Cycling along Highway 82 isn’t too appealing for any cyclist. But now, another segment of the Rio Grande Trail is finished and Highway 82 is out of the travel plans.
“It’s our first time. We would never go on 82,” Beasley said. “We’re too chicken.”
Cyclists and others can travel for the first time from Glenwood Springs to Aspen without the uncertainty of cars whizzing by a mere arm’s length away on Highway 82.
Beasley started from Snowmass Village Wednesday morning and met Cottle in Basalt. They were cruising on the smooth new black asphalt of the Rio Grande Trail near 23rd Street in Glenwood Springs, on their way to Riverside Honda in West Glenwood. The two went to pick up Beasley’s car that had been dropped off for brake service.

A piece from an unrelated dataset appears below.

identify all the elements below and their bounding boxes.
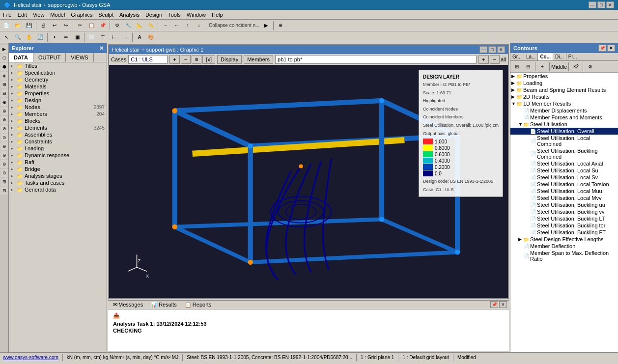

Their verdict on the trail: awesome.
Recommended Stories For You
“It’s been wonderful,” Cottle said. “We would never do it without a bike path.”
“We’re loving it,” Beasley said.
The duo only left the Rio Grande Trail for one segment, traveling County Road 154 between Carbondale and Westbank. The trail connection in that section is not yet complete, but the back road sees far less traffic than Highway 82.

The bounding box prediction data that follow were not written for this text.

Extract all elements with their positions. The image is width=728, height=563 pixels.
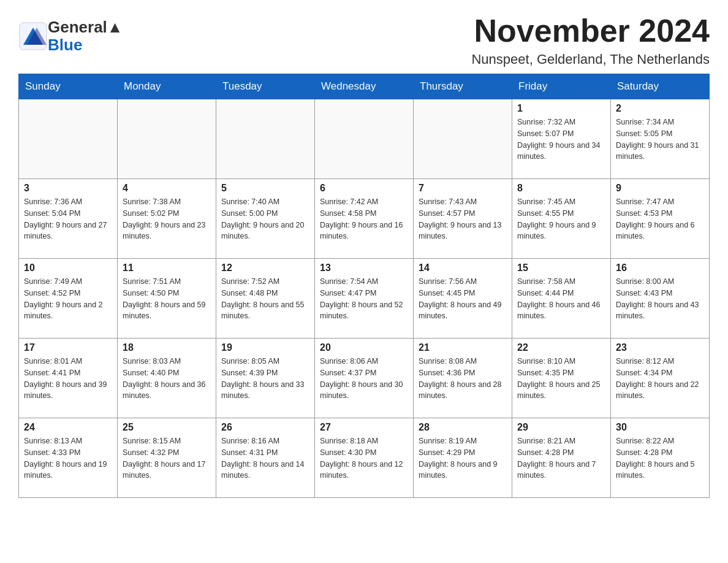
day-info: Sunrise: 8:22 AM Sunset: 4:28 PM Dayligh… [616, 435, 704, 481]
logo-text-general: General [48, 18, 107, 36]
day-info: Sunrise: 8:03 AM Sunset: 4:40 PM Dayligh… [123, 356, 211, 402]
day-info: Sunrise: 8:10 AM Sunset: 4:35 PM Dayligh… [517, 356, 605, 402]
calendar-cell [118, 99, 216, 179]
calendar-table: SundayMondayTuesdayWednesdayThursdayFrid… [18, 74, 710, 498]
day-info: Sunrise: 8:13 AM Sunset: 4:33 PM Dayligh… [24, 435, 112, 481]
calendar-cell: 11Sunrise: 7:51 AM Sunset: 4:50 PM Dayli… [118, 259, 216, 339]
calendar-week-2: 3Sunrise: 7:36 AM Sunset: 5:04 PM Daylig… [19, 179, 710, 259]
day-number: 30 [616, 422, 704, 433]
calendar-cell: 19Sunrise: 8:05 AM Sunset: 4:39 PM Dayli… [216, 339, 315, 418]
day-number: 25 [123, 422, 211, 433]
logo-text-blue: Blue [48, 36, 82, 54]
day-info: Sunrise: 8:15 AM Sunset: 4:32 PM Dayligh… [123, 435, 211, 481]
day-info: Sunrise: 8:19 AM Sunset: 4:29 PM Dayligh… [419, 435, 507, 481]
calendar-cell: 2Sunrise: 7:34 AM Sunset: 5:05 PM Daylig… [611, 99, 710, 179]
calendar-cell: 25Sunrise: 8:15 AM Sunset: 4:32 PM Dayli… [118, 418, 216, 498]
calendar-cell: 9Sunrise: 7:47 AM Sunset: 4:53 PM Daylig… [611, 179, 710, 259]
calendar-header-row: SundayMondayTuesdayWednesdayThursdayFrid… [19, 74, 710, 99]
day-info: Sunrise: 7:54 AM Sunset: 4:47 PM Dayligh… [320, 276, 408, 322]
calendar-cell: 28Sunrise: 8:19 AM Sunset: 4:29 PM Dayli… [414, 418, 512, 498]
calendar-week-4: 17Sunrise: 8:01 AM Sunset: 4:41 PM Dayli… [19, 339, 710, 418]
day-number: 6 [320, 183, 408, 194]
calendar-cell [315, 99, 414, 179]
day-info: Sunrise: 7:58 AM Sunset: 4:44 PM Dayligh… [517, 276, 605, 322]
calendar-cell: 10Sunrise: 7:49 AM Sunset: 4:52 PM Dayli… [19, 259, 118, 339]
day-info: Sunrise: 7:45 AM Sunset: 4:55 PM Dayligh… [517, 196, 605, 242]
day-number: 10 [24, 262, 112, 274]
calendar-cell: 13Sunrise: 7:54 AM Sunset: 4:47 PM Dayli… [315, 259, 414, 339]
month-title: November 2024 [471, 12, 710, 49]
day-info: Sunrise: 7:34 AM Sunset: 5:05 PM Dayligh… [616, 117, 704, 163]
day-info: Sunrise: 7:32 AM Sunset: 5:07 PM Dayligh… [517, 117, 605, 163]
day-number: 1 [517, 103, 605, 114]
day-info: Sunrise: 7:47 AM Sunset: 4:53 PM Dayligh… [616, 196, 704, 242]
calendar-cell: 14Sunrise: 7:56 AM Sunset: 4:45 PM Dayli… [414, 259, 512, 339]
calendar-cell: 15Sunrise: 7:58 AM Sunset: 4:44 PM Dayli… [512, 259, 611, 339]
day-number: 26 [221, 422, 309, 433]
day-info: Sunrise: 8:05 AM Sunset: 4:39 PM Dayligh… [221, 356, 309, 402]
day-info: Sunrise: 7:56 AM Sunset: 4:45 PM Dayligh… [419, 276, 507, 322]
calendar-cell: 21Sunrise: 8:08 AM Sunset: 4:36 PM Dayli… [414, 339, 512, 418]
day-number: 7 [419, 183, 507, 194]
day-info: Sunrise: 8:01 AM Sunset: 4:41 PM Dayligh… [24, 356, 112, 402]
calendar-cell [414, 99, 512, 179]
calendar-cell: 1Sunrise: 7:32 AM Sunset: 5:07 PM Daylig… [512, 99, 611, 179]
day-info: Sunrise: 8:21 AM Sunset: 4:28 PM Dayligh… [517, 435, 605, 481]
calendar-cell: 4Sunrise: 7:38 AM Sunset: 5:02 PM Daylig… [118, 179, 216, 259]
day-number: 11 [123, 262, 211, 274]
day-number: 9 [616, 183, 704, 194]
calendar-cell: 29Sunrise: 8:21 AM Sunset: 4:28 PM Dayli… [512, 418, 611, 498]
day-info: Sunrise: 8:12 AM Sunset: 4:34 PM Dayligh… [616, 356, 704, 402]
day-number: 19 [221, 342, 309, 353]
day-number: 13 [320, 262, 408, 274]
day-info: Sunrise: 7:40 AM Sunset: 5:00 PM Dayligh… [221, 196, 309, 242]
calendar-cell: 16Sunrise: 8:00 AM Sunset: 4:43 PM Dayli… [611, 259, 710, 339]
day-number: 27 [320, 422, 408, 433]
day-number: 12 [221, 262, 309, 274]
calendar-cell: 7Sunrise: 7:43 AM Sunset: 4:57 PM Daylig… [414, 179, 512, 259]
day-info: Sunrise: 8:08 AM Sunset: 4:36 PM Dayligh… [419, 356, 507, 402]
day-number: 23 [616, 342, 704, 353]
day-info: Sunrise: 8:00 AM Sunset: 4:43 PM Dayligh… [616, 276, 704, 322]
day-info: Sunrise: 7:43 AM Sunset: 4:57 PM Dayligh… [419, 196, 507, 242]
calendar-cell [216, 99, 315, 179]
calendar-cell: 22Sunrise: 8:10 AM Sunset: 4:35 PM Dayli… [512, 339, 611, 418]
day-number: 14 [419, 262, 507, 274]
day-number: 21 [419, 342, 507, 353]
calendar-cell: 26Sunrise: 8:16 AM Sunset: 4:31 PM Dayli… [216, 418, 315, 498]
calendar-header-wednesday: Wednesday [315, 74, 414, 99]
calendar-header-tuesday: Tuesday [216, 74, 315, 99]
page-header: General▲ Blue November 2024 Nunspeet, Ge… [18, 12, 710, 67]
calendar-header-friday: Friday [512, 74, 611, 99]
day-number: 5 [221, 183, 309, 194]
day-number: 29 [517, 422, 605, 433]
calendar-cell: 17Sunrise: 8:01 AM Sunset: 4:41 PM Dayli… [19, 339, 118, 418]
calendar-week-3: 10Sunrise: 7:49 AM Sunset: 4:52 PM Dayli… [19, 259, 710, 339]
day-number: 28 [419, 422, 507, 433]
calendar-header-sunday: Sunday [19, 74, 118, 99]
calendar-week-1: 1Sunrise: 7:32 AM Sunset: 5:07 PM Daylig… [19, 99, 710, 179]
calendar-cell: 30Sunrise: 8:22 AM Sunset: 4:28 PM Dayli… [611, 418, 710, 498]
calendar-cell: 12Sunrise: 7:52 AM Sunset: 4:48 PM Dayli… [216, 259, 315, 339]
calendar-cell: 20Sunrise: 8:06 AM Sunset: 4:37 PM Dayli… [315, 339, 414, 418]
calendar-cell: 3Sunrise: 7:36 AM Sunset: 5:04 PM Daylig… [19, 179, 118, 259]
day-info: Sunrise: 8:18 AM Sunset: 4:30 PM Dayligh… [320, 435, 408, 481]
calendar-week-5: 24Sunrise: 8:13 AM Sunset: 4:33 PM Dayli… [19, 418, 710, 498]
calendar-cell [19, 99, 118, 179]
day-info: Sunrise: 7:36 AM Sunset: 5:04 PM Dayligh… [24, 196, 112, 242]
day-number: 8 [517, 183, 605, 194]
day-info: Sunrise: 7:38 AM Sunset: 5:02 PM Dayligh… [123, 196, 211, 242]
calendar-cell: 6Sunrise: 7:42 AM Sunset: 4:58 PM Daylig… [315, 179, 414, 259]
calendar-header-monday: Monday [118, 74, 216, 99]
day-number: 18 [123, 342, 211, 353]
calendar-header-saturday: Saturday [611, 74, 710, 99]
logo-icon [18, 21, 48, 51]
calendar-header-thursday: Thursday [414, 74, 512, 99]
day-number: 20 [320, 342, 408, 353]
day-info: Sunrise: 7:49 AM Sunset: 4:52 PM Dayligh… [24, 276, 112, 322]
day-number: 17 [24, 342, 112, 353]
calendar-cell: 27Sunrise: 8:18 AM Sunset: 4:30 PM Dayli… [315, 418, 414, 498]
day-number: 22 [517, 342, 605, 353]
calendar-cell: 5Sunrise: 7:40 AM Sunset: 5:00 PM Daylig… [216, 179, 315, 259]
day-number: 24 [24, 422, 112, 433]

“The road is so untraveled that we felt safe,” Cottle said.
Once the Rio Grande is complete ” maybe by next year ” the entire route will feature a paved trail.

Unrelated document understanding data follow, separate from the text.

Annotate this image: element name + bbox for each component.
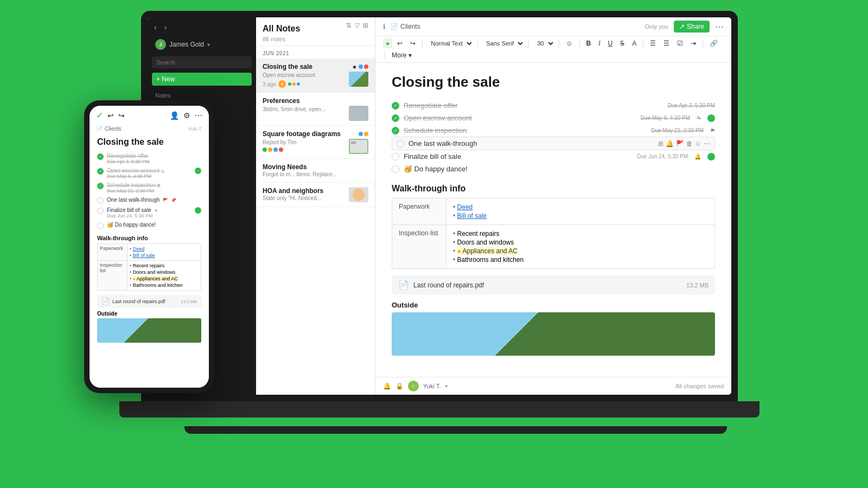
phone-redo-icon[interactable]: ↪ bbox=[118, 111, 125, 120]
phone-checkbox-4[interactable] bbox=[97, 197, 104, 204]
footer-user-chevron[interactable]: ▾ bbox=[445, 383, 448, 390]
phone-settings-icon[interactable]: ⚙ bbox=[183, 111, 190, 120]
phone-paperwork-row: Paperwork Deed Bill of sale bbox=[98, 244, 201, 261]
task4-bell-icon[interactable]: 🔔 bbox=[666, 140, 674, 147]
nav-back-btn[interactable]: ‹ bbox=[152, 22, 159, 33]
sort-icon[interactable]: ⇅ bbox=[346, 22, 352, 29]
phone-info-table: Paperwork Deed Bill of sale Inspection l… bbox=[97, 243, 201, 291]
sidebar-search-input[interactable] bbox=[152, 56, 252, 68]
info-icon[interactable]: ℹ bbox=[383, 23, 386, 30]
phone-deed-link[interactable]: Deed bbox=[133, 246, 145, 252]
format-bullet-btn[interactable]: ● bbox=[383, 38, 392, 48]
sidebar-user[interactable]: J James Gold ▾ bbox=[152, 37, 252, 52]
note-item-moving[interactable]: Moving Needs Forgot to m... Items: Repla… bbox=[256, 159, 375, 183]
more-options-icon[interactable]: ⋯ bbox=[715, 22, 724, 32]
phone-checkbox-6[interactable] bbox=[97, 222, 104, 229]
strikethrough-btn[interactable]: S̶ bbox=[617, 38, 627, 48]
note-item-closing[interactable]: Closing the sale ★ Open e bbox=[256, 59, 375, 93]
task-checkbox-4[interactable] bbox=[397, 140, 404, 147]
note-item-preferences[interactable]: Preferences 3bdrm, 5min drive, open... bbox=[256, 93, 375, 126]
task5-badge bbox=[707, 153, 715, 160]
emoji-btn[interactable]: ☺ bbox=[563, 38, 575, 48]
task-checkbox-6[interactable] bbox=[392, 165, 399, 173]
task-text-3: Schedule inspection bbox=[404, 126, 467, 134]
phone-undo-icon[interactable]: ↩ bbox=[107, 111, 114, 120]
task-checkbox-2[interactable] bbox=[392, 114, 399, 122]
note-item-hoa[interactable]: HOA and neighbors State only "Hi. Notice… bbox=[256, 183, 375, 207]
undo-btn[interactable]: ↩ bbox=[394, 38, 405, 48]
task-text-2: Open escrow account bbox=[404, 114, 472, 122]
phone-bill-link[interactable]: Bill of sale bbox=[133, 253, 155, 258]
phone-paperwork-label: Paperwork bbox=[98, 244, 127, 261]
diag-dot-blue bbox=[359, 132, 363, 136]
deed-link[interactable]: Deed bbox=[457, 203, 473, 211]
checklist-btn[interactable]: ☑ bbox=[674, 38, 686, 48]
note-preview-closing: Open escrow account bbox=[263, 72, 346, 79]
phone-file-attachment[interactable]: 📄 Last round of repairs.pdf 13.2 MB bbox=[97, 295, 201, 308]
inspection-items: Recent repairs Doors and windows Applian… bbox=[446, 225, 715, 269]
task-due-5: Due Jun 24, 5:30 PM bbox=[637, 153, 688, 159]
underline-btn[interactable]: U bbox=[605, 38, 616, 48]
new-note-button[interactable]: + New bbox=[152, 73, 252, 86]
note-thumb-house bbox=[349, 72, 368, 87]
italic-btn[interactable]: I bbox=[596, 38, 603, 48]
task4-delete-icon[interactable]: 🗑 bbox=[686, 140, 693, 147]
indent-btn[interactable]: ⇥ bbox=[688, 38, 699, 48]
phone-repair-item: Recent repairs bbox=[130, 262, 199, 269]
phone-more-icon[interactable]: ⋯ bbox=[195, 111, 202, 120]
notes-section-label: JUN 2021 bbox=[256, 46, 375, 59]
share-button[interactable]: ↗ Share bbox=[674, 21, 710, 33]
task-due-1: Due Apr 3, 5:30 PM bbox=[668, 102, 715, 108]
footer-bell-icon[interactable]: 🔔 bbox=[383, 382, 391, 390]
note-item-diagrams[interactable]: Square footage diagrams Report by Tim bbox=[256, 126, 375, 159]
file-attachment[interactable]: 📄 Last round of repairs.pdf 13.2 MB bbox=[392, 275, 715, 294]
text-style-select[interactable]: Normal Text bbox=[426, 38, 474, 48]
task4-copy-icon[interactable]: ⊞ bbox=[658, 140, 663, 147]
laptop-device: ‹ › J James Gold ▾ + New Notes bbox=[141, 11, 738, 434]
tag-dots bbox=[359, 65, 368, 69]
task5-bell-icon: 🔔 bbox=[694, 153, 701, 159]
outside-label: Outside bbox=[392, 301, 715, 309]
diag-meta bbox=[263, 147, 346, 152]
task-checkbox-5[interactable] bbox=[392, 153, 399, 160]
task-checkbox-1[interactable] bbox=[392, 102, 399, 110]
phone-task-info-6: 🥳 Do happy dance! bbox=[107, 222, 201, 228]
phone-person-icon[interactable]: 👤 bbox=[170, 111, 179, 120]
phone-task-2: Open escrow account ✎ Due May 6, 4:30 PM bbox=[97, 166, 201, 181]
phone-checkbox-5[interactable] bbox=[97, 208, 104, 214]
phone-checkbox-3[interactable] bbox=[97, 183, 104, 189]
phone-task-text-2: Open escrow account bbox=[107, 168, 159, 174]
grid-icon[interactable]: ⊞ bbox=[363, 22, 368, 29]
link-btn[interactable]: 🔗 bbox=[707, 38, 720, 48]
font-select[interactable]: Sans Serif bbox=[482, 38, 525, 48]
phone-task-text-6: 🥳 Do happy dance! bbox=[107, 222, 156, 228]
footer-user-label: Yuki T. bbox=[423, 383, 441, 389]
task4-icons: ⊞ 🔔 🚩 🗑 ☺ ⋯ bbox=[658, 140, 710, 147]
task4-more-icon[interactable]: ⋯ bbox=[704, 140, 710, 147]
note-dots bbox=[288, 82, 300, 86]
bill-of-sale-link[interactable]: Bill of sale bbox=[457, 212, 487, 220]
bold-btn[interactable]: B bbox=[584, 38, 594, 48]
note-thumb-qr: QR bbox=[349, 139, 368, 154]
bullet-list-btn[interactable]: ☰ bbox=[647, 38, 659, 48]
sidebar-notes-item[interactable]: Notes bbox=[152, 90, 252, 101]
phone-checkbox-1[interactable] bbox=[97, 153, 104, 160]
task-text-1: Renegotiate offer bbox=[404, 101, 458, 110]
username-label: James Gold bbox=[169, 41, 204, 48]
task4-flag-icon[interactable]: 🚩 bbox=[676, 140, 684, 147]
task-checkbox-3[interactable] bbox=[392, 127, 399, 134]
task4-emoji-icon[interactable]: ☺ bbox=[695, 140, 701, 147]
phone-checkbox-2[interactable] bbox=[97, 168, 104, 175]
redo-btn[interactable]: ↪ bbox=[407, 38, 418, 48]
more-btn[interactable]: More ▾ bbox=[389, 50, 414, 60]
phone-content: Closing the sale Renegotiate offer Due A… bbox=[90, 133, 209, 388]
numbered-list-btn[interactable]: ☰ bbox=[661, 38, 672, 48]
size-select[interactable]: 30 bbox=[533, 38, 555, 48]
font-color-btn[interactable]: A bbox=[629, 38, 639, 48]
phone-badge-2 bbox=[195, 168, 201, 174]
filter-icon[interactable]: ▽ bbox=[355, 22, 360, 29]
phone-task-text-3: Schedule inspection bbox=[107, 182, 156, 188]
task-item-4[interactable]: One last walk-through ⊞ 🔔 🚩 🗑 ☺ ⋯ bbox=[392, 137, 715, 150]
dot-yellow bbox=[292, 82, 296, 86]
nav-forward-btn[interactable]: › bbox=[162, 22, 169, 33]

Jason Rash, a Glenwood resident, biked from Glenwood Springs to Carbondale Wednesday, voicing appreciation for the newly paved link upvalley of Glenwood Springs.
“It’s fantastic,” he said. “The ride’s great.”
It’s a lot safer for cyclists since they can avoid traveling down Highway 82, he added.
“It just takes that whole factor out of it about worrying about getting hit. Nobody wants to get hit by a vehicle that’s going 75 or 80. (Highway 82) is dangerous even if you’re in a car.”
Glenwood Springs Mayor Bruce Christensen said riding on the segment of Highway 82 south of the Buffalo Valley restaurant could be harrowing.
“There’s a very narrow shoulder for about a mile,” he said. “It’s very unpleasant, traffic’s very fast and the shoulder usually has a lot of junk on it. This is going to make for a much more enjoyable experience for both cyclists and walkers.”
The trail was envisioned to connect to Carbondale by 2010, but that segment might be built as early as next year due to assistance from Garfield County. Once that six-mile segment is finished, the trail will connect Glenwood Springs to Woody Creek. From there, a gravel trail connects to Aspen, completing the long-envisioned trail connection from one end of the valley to the other.
“Once that Carbondale section gets done, that’ll be fantastic,” Rash said. “You won’t have to be on any roads.”
The 5.1-mile segment of trail stretching from near the Thunder River Market at the Colorado Mountain College turnoff to 23rd Street was completed several days ahead of original target date of Sept. 15. Mike Hermes, director of properties and trails for the Roaring Fork Transportation Authority, said previously that RFTA used 6,420 cubic yards of recycled asphalt for a base on the segment of the trail, in addition to new asphalt paving that was laid on top of that. The cost estimate was $1.8 million.
The Rio Grande Trail is part of a larger vision for some – a system of connecting trails that stretches as far as Vail Pass, Grand Junction, Crested Butte and beyond. In the meantime, at least, there’s a route upvalley off Highway 82.
The Rio Grande Trail connects to the River Trail that runs from 23rd Street to Two Rivers Park in the heart of Glenwood Springs.